13/03/2015, 07:00:55 AM

by Atul Hatwal

When the history of Ukip is written, yesterday, Thursday 12th of March, will go down as the day the bubble burst.

It wasn’t just the banal manner in which Nigel Farage admitted he was a racist in his interview with Trevor Phillips.

To believe in discrimination based on someone’s background, to admit to wanting to scrap anti-discrimination laws and legalise racism, would have been damaging enough.

But it was his blustering, obfuscating and dishonest reaction that made matters so much worse. Claiming he was being “wilfully misrepresented,” when the original interview was widely available and the evidence so stark, was utterly incredible.

Five points are salient for the election campaign and beyond: the impact on Ukip’s brand, the opportunity for the Tories, the reaction of the journalists, the danger for Eurosceptics and the broader lessons for politicians talking about immigration.

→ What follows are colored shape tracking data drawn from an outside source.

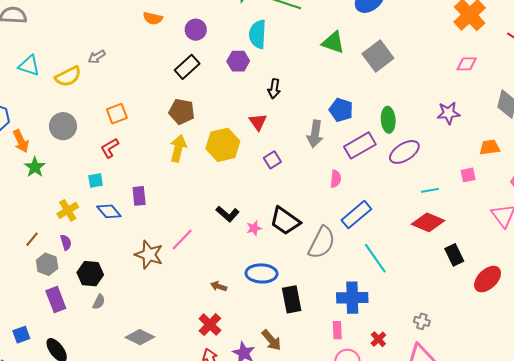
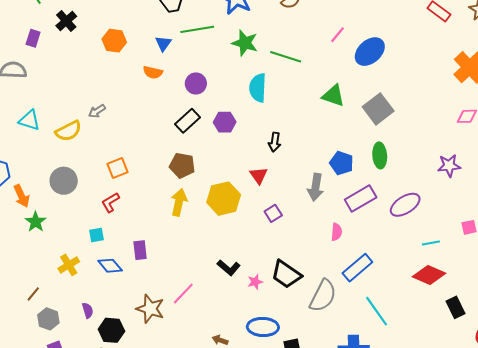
purple hexagon: (238, 61) -> (225, 122), moved
green ellipse: (388, 120) -> (380, 155), moved
purple semicircle: (66, 242) -> (88, 310), moved
black hexagon: (90, 274) -> (111, 330), moved

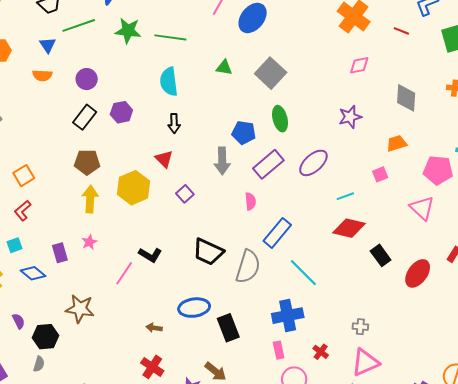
cyan semicircle: (258, 88) -> (169, 82), moved
green triangle: (333, 96) -> (224, 68), size x0.7
pink star: (255, 282) -> (89, 242), moved
pink line: (183, 293) -> (124, 273), moved

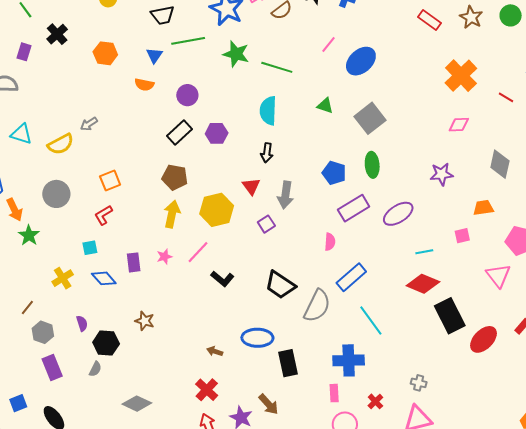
gray arrow: (222, 161) -> (286, 195), moved
black rectangle: (381, 255) -> (450, 316), size x1.6
pink line: (124, 273) -> (198, 252), moved
brown star: (80, 309) -> (145, 321), size x0.7

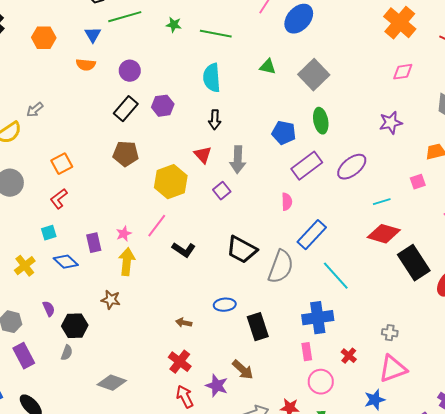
green star: (236, 54) -> (174, 25), size x0.6
yellow arrow: (172, 214) -> (127, 262), moved
blue ellipse: (257, 338) -> (225, 305), size x0.7

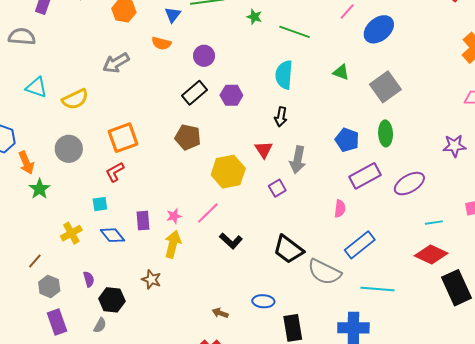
gray arrow: (35, 110) -> (116, 63), moved, size x1.5
orange square: (62, 164) -> (123, 138), size x1.4
gray semicircle: (281, 267) -> (324, 272), turned 88
cyan line: (336, 276) -> (377, 289), turned -52

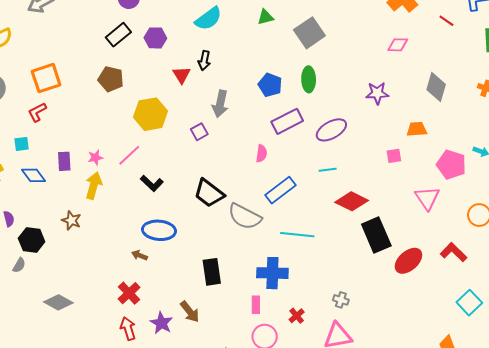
green triangle: (341, 72) -> (265, 17), turned -36
cyan semicircle: (284, 75) -> (208, 19), turned -132
red triangle: (264, 150) -> (182, 75), moved
cyan line: (434, 223) -> (328, 170), moved
blue ellipse: (263, 301) -> (159, 230), moved, size x1.5

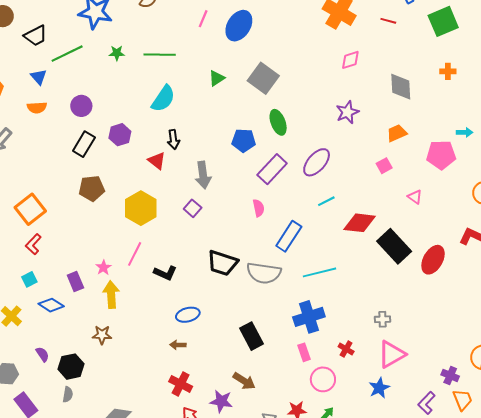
pink triangle: (427, 198) -> (415, 197), moved, size x0.6
blue ellipse: (159, 230) -> (188, 315), size x0.7

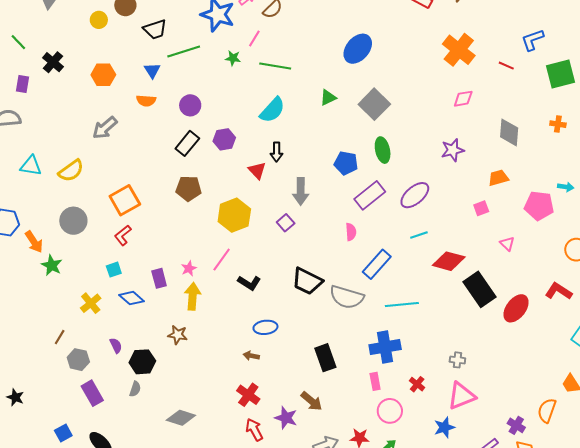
pink line: (203, 19) -> (254, 39), moved

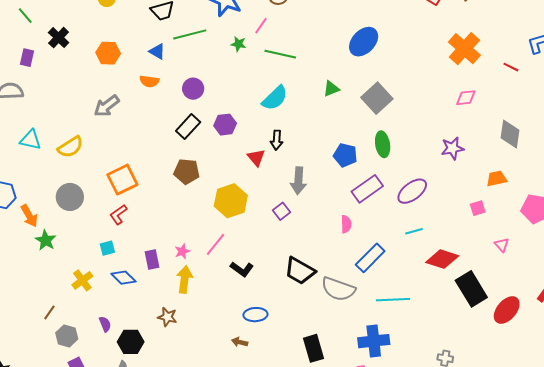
blue triangle: (152, 70) -> (157, 52), turned -30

First, Farage has injected arsenic into Ukip’s already toxified brand.

It’s hard to imagine who will be convinced to switch their votes to Ukip as a result of his latest intervention. Maybe some of the BNP’s dwindling support will be reassured that Farage is a true racist and peel off to join the purple army.

But many who might have considered Ukip will take fright.

According to a ComRes poll a few weeks ago, 44% already thought that the party was racist. As yesterday’s events percolate into the public consciousness, the number who think Ukip racist will rise to cross 50%.

A leader embodies their party and a vote for them says something about the elector. Not many would like that to be “I am a racist.”